Monica McInerney is an Australian-born, Dublin-based novelist. Her books have been published worldwide and in more than a dozen languages.

== Early life and education ==
Monica McInerney grew up in a family of seven children in the Clare Valley wine region of South Australia, where her father was the railway stationmaster and her mother worked in the library. She attended St Joseph's primary school and Clare High School.

==Career ==
McInerney has previously worked as an event manager and organiser of tourism festivals, a freelance writer/editor, a record company press officer, a barmaid, grape picker and hotel cleaner; and in arts marketing, public relations, and television production roles. She worked as a book publicist for ten years.

=== Writing ===
In her first novel, A Taste for It (2001), McInerney tracks the travels of an Australian chef, Maura Carmody, as she bungles her way around Ireland. The book established themes of romance, dislocation, and adventure that McInerney would expand upon for years to come.

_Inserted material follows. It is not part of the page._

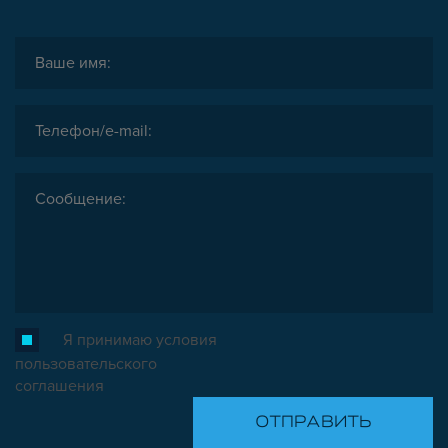
Я принимаю условия
пользовательского
соглашения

Between 2002 and 2005 McInerney produced four novels – Upside Down Inside Out (2002), Spin the Bottle (2003), The Alphabet Sisters (2004), and Family Baggage (2005) – which also traversed themes of romance, travel and family dynamics, to increasingly positive reviews. In a 2004 review of Alphabet Sisters, The Age newspaper's Christopher Bantick wrote that McInerney's departure from romantic comedy allowed for a sharpened "exploration of contemporary women and their relationships." Of Family Baggage, Marie Claire magazine wrote: "With every book, Monica McInerney becomes more skilled at juggling plot complexities and giving depth to her characters…"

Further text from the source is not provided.